>>

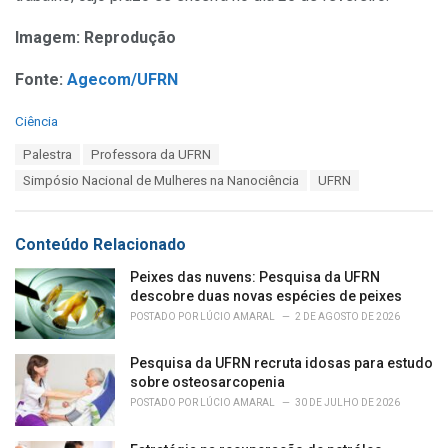
Imagem: Reprodução
Fonte:
Agecom/UFRN
C
Ciência
a
T
Palestra
Professora da UFRN
t
a
e
Simpósio Nacional de Mulheres na Nanociência
UFRN
g
g
s
o
:
r
Conteúdo Relacionado
i
e
Peixes das nuvens: Pesquisa da UFRN
s
descobre duas novas espécies de peixes
:
POSTADO POR
LÚCIO AMARAL
2 DE AGOSTO DE 2026
Pesquisa da UFRN recruta idosas para estudo
sobre osteosarcopenia
POSTADO POR
LÚCIO AMARAL
30 DE JULHO DE 2026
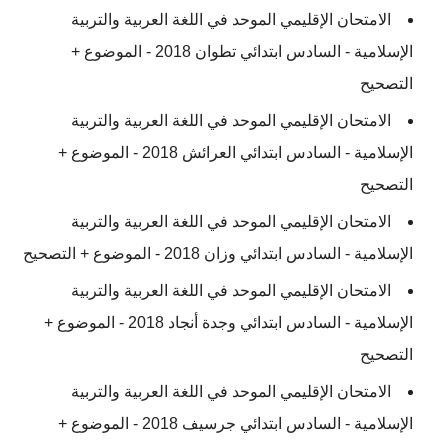
الامتحان الإقليمي الموحد في اللغة العربية والتربية
الإسلامية - السادس ابتدائي تطوان 2018 - الموضوع +
التصحيح
الامتحان الإقليمي الموحد في اللغة العربية والتربية
الإسلامية - السادس ابتدائي العرائش 2018 - الموضوع +
التصحيح
الامتحان الإقليمي الموحد في اللغة العربية والتربية
الإسلامية - السادس ابتدائي وزان 2018 - الموضوع + التصحيح
الامتحان الإقليمي الموحد في اللغة العربية والتربية
الإسلامية - السادس ابتدائي وجدة أنجاد 2018 - الموضوع +
التصحيح
الامتحان الإقليمي الموحد في اللغة العربية والتربية
الإسلامية - السادس ابتدائي جرسيف 2018 - الموضوع +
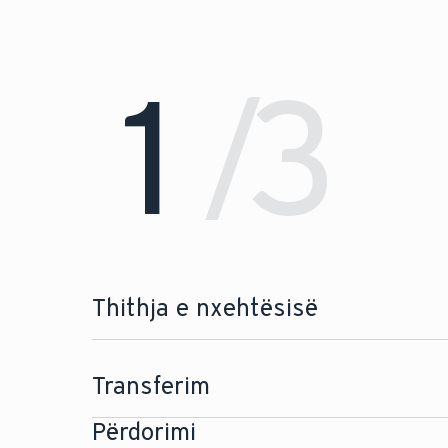
1
3
/
Thithja e nxehtësisë
Transferim
Përdorimi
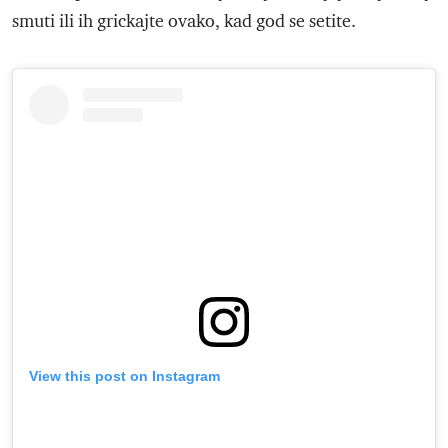
smuti ili ih grickajte ovako, kad god se setite.
View this post on Instagram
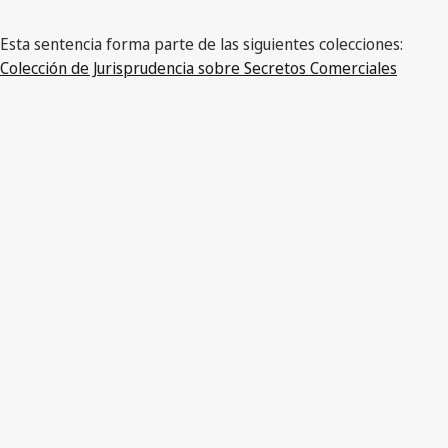
Esta sentencia forma parte de las siguientes colecciones:
Colección de Jurisprudencia sobre Secretos Comerciales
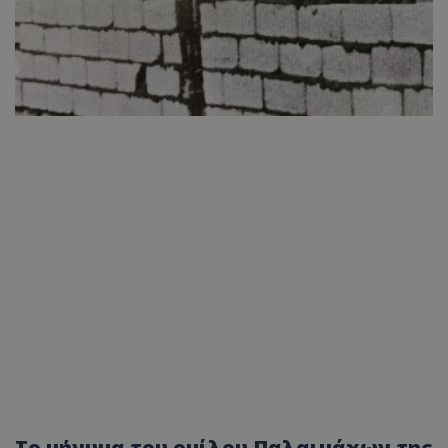
Το μήνυμα του ομίλου Παλαιμάχων της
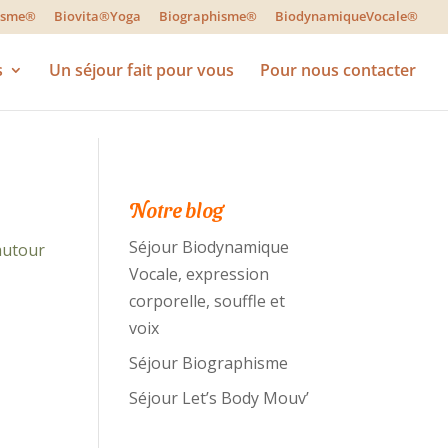
lisme®
Biovita®Yoga
Biographisme®
BiodynamiqueVocale®
s
Un séjour fait pour vous
Pour nous contacter
Notre blog
Séjour Biodynamique
autour
Vocale, expression
corporelle, souffle et
voix
Séjour Biographisme
Séjour Let’s Body Mouv’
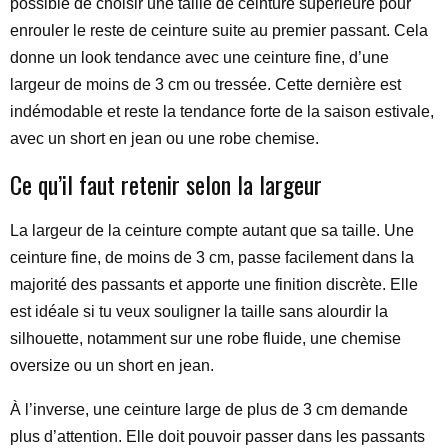
possible de choisir une taille de ceinture supérieure pour
enrouler le reste de ceinture suite au premier passant. Cela
donne un look tendance avec une ceinture fine, d’une
largeur de moins de 3 cm ou tressée. Cette dernière est
indémodable et reste la tendance forte de la saison estivale,
avec un short en jean ou une robe chemise.
Ce qu’il faut retenir selon la largeur
La largeur de la ceinture compte autant que sa taille. Une
ceinture fine, de moins de 3 cm, passe facilement dans la
majorité des passants et apporte une finition discrète. Elle
est idéale si tu veux souligner la taille sans alourdir la
silhouette, notamment sur une robe fluide, une chemise
oversize ou un short en jean.
À l’inverse, une ceinture large de plus de 3 cm demande
plus d’attention. Elle doit pouvoir passer dans les passants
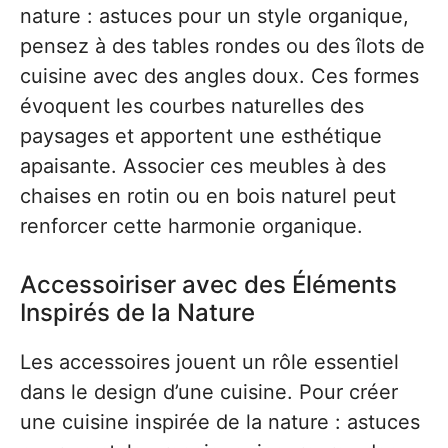
nature : astuces pour un style organique,
pensez à des tables rondes ou des îlots de
cuisine avec des angles doux. Ces formes
évoquent les courbes naturelles des
paysages et apportent une esthétique
apaisante. Associer ces meubles à des
chaises en rotin ou en bois naturel peut
renforcer cette harmonie organique.
Accessoiriser avec des Éléments
Inspirés de la Nature
Les accessoires jouent un rôle essentiel
dans le design d’une cuisine. Pour créer
une cuisine inspirée de la nature : astuces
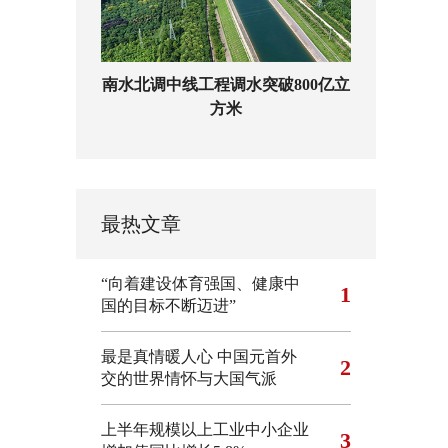
南水北调中线工程调水突破800亿立
方米
最热文章
“向着建设体育强国、健康中
1
国的目标不断迈进”
最是真情暖人心 中国元首外
2
交的世界情怀与大国气派
上半年规模以上工业中小企业
3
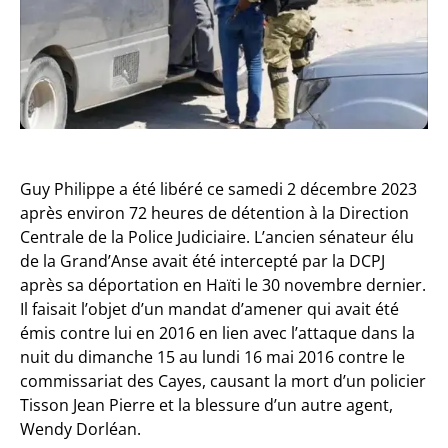
Guy Philippe a été libéré ce samedi 2 décembre 2023
après environ 72 heures de détention à la Direction
Centrale de la Police Judiciaire. L’ancien sénateur élu
de la Grand’Anse avait été intercepté par la DCPJ
après sa déportation en Haïti le 30 novembre dernier.
Il faisait l’objet d’un mandat d’amener qui avait été
émis contre lui en 2016 en lien avec l’attaque dans la
nuit du dimanche 15 au lundi 16 mai 2016 contre le
commissariat des Cayes, causant la mort d’un policier
Tisson Jean Pierre et la blessure d’un autre agent,
Wendy Dorléan.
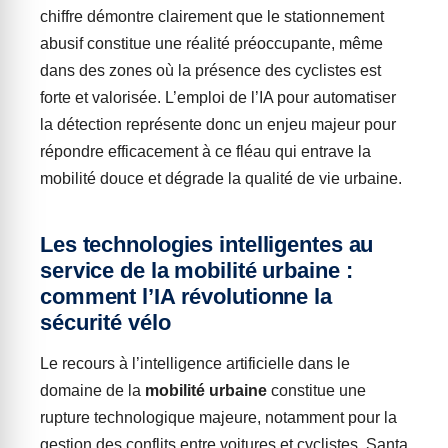
chiffre démontre clairement que le stationnement
abusif constitue une réalité préoccupante, même
dans des zones où la présence des cyclistes est
forte et valorisée. L’emploi de l’IA pour automatiser
la détection représente donc un enjeu majeur pour
répondre efficacement à ce fléau qui entrave la
mobilité douce et dégrade la qualité de vie urbaine.
Les technologies intelligentes au
service de la mobilité urbaine :
comment l’IA révolutionne la
sécurité vélo
Le recours à l’intelligence artificielle dans le
domaine de la
mobilité urbaine
constitue une
rupture technologique majeure, notamment pour la
gestion des conflits entre voitures et cyclistes. Santa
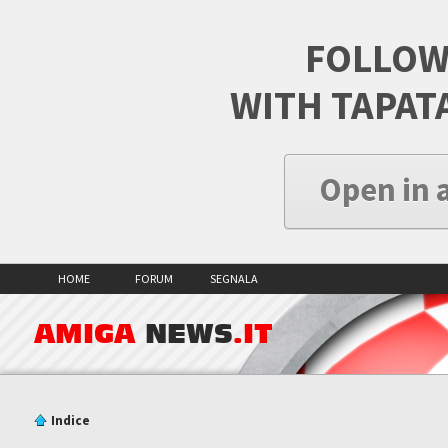
FOLLOW
WITH TAPAT
Open in 
HOME
FORUM
SEGNALA
AMIGA
NEWS
.IT
Indice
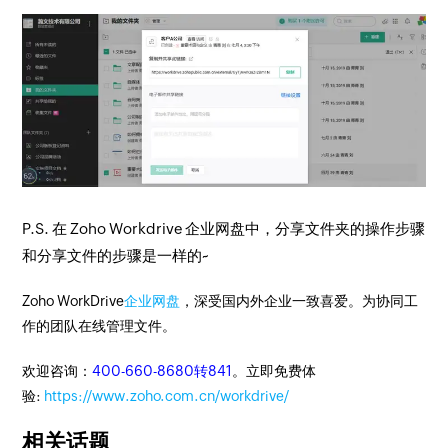
P.S. 在 Zoho Workdrive 企业网盘中，分享文件夹的操作步骤
和分享文件的步骤是一样的~
Zoho WorkDrive
企业网盘
，深受国内外企业一致喜爱。为协同工
作的团队在线管理文件。
欢迎咨询：
400-660-8680转841
。立即免费体
验:
https://www.zoho.com.cn/workdrive/
相关话题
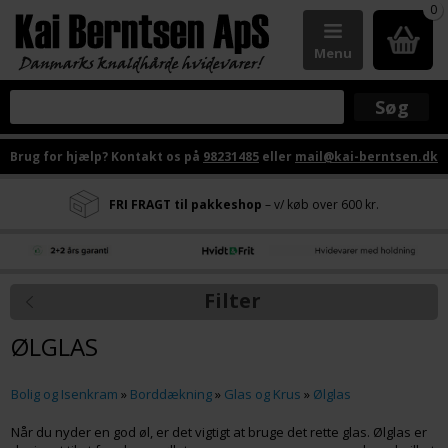
0
Menu
Brug for hjælp? Kontakt os på
98231485
eller
mail@kai-berntsen.dk
FRI FRAGT til pakkeshop
– v/ køb over 600 kr.
Filter
ØLGLAS
Bolig og Isenkram
»
Borddækning
»
Glas og Krus
»
Ølglas
Når du nyder en god øl, er det vigtigt at bruge det rette glas. Ølglas er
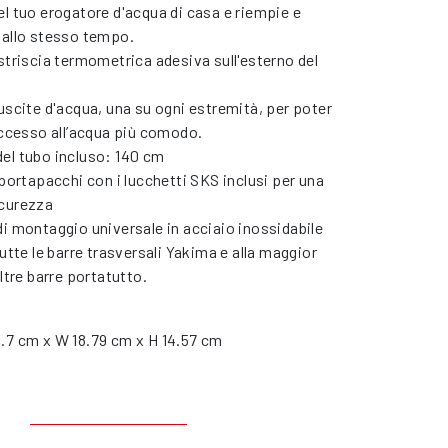
l tuo erogatore d'acqua di casa e riempie e
 allo stesso tempo.
striscia termometrica adesiva sull'esterno del
uscite d'acqua, una su ogni estremità, per poter
accesso all’acqua più comodo.
el tubo incluso: 140 cm
 portapacchi con i lucchetti SKS inclusi per una
curezza
i montaggio universale in acciaio inossidabile
tutte le barre trasversali Yakima e alla maggior
altre barre portatutto.
.7 cm x W 18.79 cm x H 14.57 cm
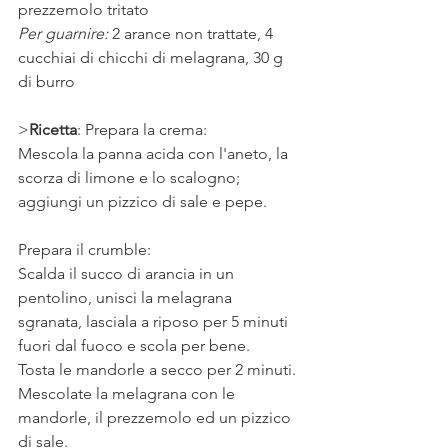
prezzemolo tritato
Per guarnire:
 2 arance non trattate, ﻿﻿4 
cucchiai di chicchi di melagrana, 30 g 
di burro
>
Ricetta
: Prepara la crema:
Mescola la panna acida con l'aneto, la 
scorza di limone e lo scalogno; 
aggiungi un pizzico di sale e pepe. 
Prepara il crumble:
Scalda il succo di arancia in un 
pentolino, unisci la melagrana 
sgranata, lasciala a riposo per 5 minuti 
fuori dal fuoco e scola per bene. 
Tosta le mandorle a secco per 2 minuti. 
Mescolate la melagrana con le 
mandorle, il prezzemolo ed un pizzico 
di sale.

<<

-- Work instruction --
Print the whole listing exactly. No pictures belong in the copy.

-- The completed task --
Imagem: Reprodução
Fonte:
Agecom/UFRN
C
Ciência
a
T
Palestra
Professora da UFRN
t
a
e
Simpósio Nacional de Mulheres na Nanociência
UFRN
g
g
s
o
:
r
Conteúdo Relacionado
i
e
Peixes das nuvens: Pesquisa da UFRN
s
descobre duas novas espécies de peixes
:
POSTADO POR
LÚCIO AMARAL
2 DE AGOSTO DE 2026
Pesquisa da UFRN recruta idosas para estudo
sobre osteosarcopenia
POSTADO POR
LÚCIO AMARAL
30 DE JULHO DE 2026
الامتحان الإقليمي الموحد في اللغة العربية والتربية
الإسلامية - السادس ابتدائي تطوان 2018 - الموضوع +
التصحيح
الامتحان الإقليمي الموحد في اللغة العربية والتربية
الإسلامية - السادس ابتدائي العرائش 2018 - الموضوع +
التصحيح
الامتحان الإقليمي الموحد في اللغة العربية والتربية
الإسلامية - السادس ابتدائي وزان 2018 - الموضوع + التصحيح
الامتحان الإقليمي الموحد في اللغة العربية والتربية
الإسلامية - السادس ابتدائي وجدة أنجاد 2018 - الموضوع +
التصحيح
الامتحان الإقليمي الموحد في اللغة العربية والتربية
الإسلامية - السادس ابتدائي جرسيف 2018 - الموضوع +
1
3
/
Thithja e nxehtësisë
Transferim
Përdorimi
smuti ili ih grickajte ovako, kad god se setite.
View this post on Instagram
Esta sentencia forma parte de las siguientes colecciones:
Colección de Jurisprudencia sobre Secretos Comerciales
Το μήνυμα του ομίλου Παλαιμάχων της
lisme®
Biovita®Yoga
Biographisme®
BiodynamiqueVocale®
s
Un séjour fait pour vous
Pour nous contacter
Notre blog
Séjour Biodynamique
autour
Vocale, expression
corporelle, souffle et
voix
Séjour Biographisme
Séjour Let’s Body Mouv’
possible de choisir une taille de ceinture supérieure pour
enrouler le reste de ceinture suite au premier passant. Cela
donne un look tendance avec une ceinture fine, d’une
largeur de moins de 3 cm ou tressée. Cette dernière est
indémodable et reste la tendance forte de la saison estivale,
avec un short en jean ou une robe chemise.
Ce qu’il faut retenir selon la largeur
La largeur de la ceinture compte autant que sa taille. Une
ceinture fine, de moins de 3 cm, passe facilement dans la
majorité des passants et apporte une finition discrète. Elle
est idéale si tu veux souligner la taille sans alourdir la
silhouette, notamment sur une robe fluide, une chemise
oversize ou un short en jean.
À l’inverse, une ceinture large de plus de 3 cm demande
plus d’attention. Elle doit pouvoir passer dans les passants
nature : astuces pour un style organique,
pensez à des tables rondes ou des îlots de
cuisine avec des angles doux. Ces formes
évoquent les courbes naturelles des
paysages et apportent une esthétique
apaisante. Associer ces meubles à des
chaises en rotin ou en bois naturel peut
renforcer cette harmonie organique.
Accessoiriser avec des Éléments
Inspirés de la Nature
Les accessoires jouent un rôle essentiel
dans le design d’une cuisine. Pour créer
une cuisine inspirée de la nature : astuces
南水北调中线工程调水突破800亿立
方米
最热文章
“向着建设体育强国、健康中
1
国的目标不断迈进”
最是真情暖人心 中国元首外
2
交的世界情怀与大国气派
上半年规模以上工业中小企业
3
Guy Philippe a été libéré ce samedi 2 décembre 2023
après environ 72 heures de détention à la Direction
Centrale de la Police Judiciaire. L’ancien sénateur élu
de la Grand’Anse avait été intercepté par la DCPJ
après sa déportation en Haïti le 30 novembre dernier.
Il faisait l’objet d’un mandat d’amener qui avait été
émis contre lui en 2016 en lien avec l’attaque dans la
nuit du dimanche 15 au lundi 16 mai 2016 contre le
commissariat des Cayes, causant la mort d’un policier
Tisson Jean Pierre et la blessure d’un autre agent,
Wendy Dorléan.
chiffre démontre clairement que le stationnement
abusif constitue une réalité préoccupante, même
dans des zones où la présence des cyclistes est
forte et valorisée. L’emploi de l’IA pour automatiser
la détection représente donc un enjeu majeur pour
répondre efficacement à ce fléau qui entrave la
mobilité douce et dégrade la qualité de vie urbaine.
Les technologies intelligentes au
service de la mobilité urbaine :
comment l’IA révolutionne la
sécurité vélo
Le recours à l’intelligence artificielle dans le
domaine de la
mobilité urbaine
constitue une
rupture technologique majeure, notamment pour la
gestion des conflits entre voitures et cyclistes. Santa
FOLLOW
WITH TAPAT
Open in 
HOME
FORUM
SEGNALA
AMIGA
NEWS
.IT
Indice
P.S. 在 Zoho Workdrive 企业网盘中，分享文件夹的操作步骤
和分享文件的步骤是一样的~
Zoho WorkDrive
企业网盘
，深受国内外企业一致喜爱。为协同工
作的团队在线管理文件。
欢迎咨询：
400-660-8680转841
。立即免费体
验:
https://www.zoho.com.cn/workdrive/
相关话题
0
Menu
Brug for hjælp? Kontakt os på
98231485
eller
mail@kai-berntsen.dk
FRI FRAGT til pakkeshop
– v/ køb over 600 kr.
Filter
ØLGLAS
Bolig og Isenkram
»
Borddækning
»
Glas og Krus
»
Ølglas
Når du nyder en god øl, er det vigtigt at bruge det rette glas. Ølglas er
l tuo erogatore d'acqua di casa e riempie e
 allo stesso tempo.
striscia termometrica adesiva sull'esterno del
uscite d'acqua, una su ogni estremità, per poter
accesso all’acqua più comodo.
el tubo incluso: 140 cm
 portapacchi con i lucchetti SKS inclusi per una
curezza
i montaggio universale in acciaio inossidabile
tutte le barre trasversali Yakima e alla maggior
altre barre portatutto.
.7 cm x W 18.79 cm x H 14.57 cm
prezzemolo tritato
Per guarnire:
 2 arance non trattate, ﻿﻿4 
cucchiai di chicchi di melagrana, 30 g 
di burro
>
Ricetta
: Prepara la crema:
Mescola la panna acida con l'aneto, la 
scorza di limone e lo scalogno; 
aggiungi un pizzico di sale e pepe. 
Prepara il crumble:
Scalda il succo di arancia in un 
pentolino, unisci la melagrana 
sgranata, lasciala a riposo per 5 minuti 
fuori dal fuoco e scola per bene. 
Tosta le mandorle a secco per 2 minuti. 
Mescolate la melagrana con le 
mandorle, il prezzemolo ed un pizzico 
di sale.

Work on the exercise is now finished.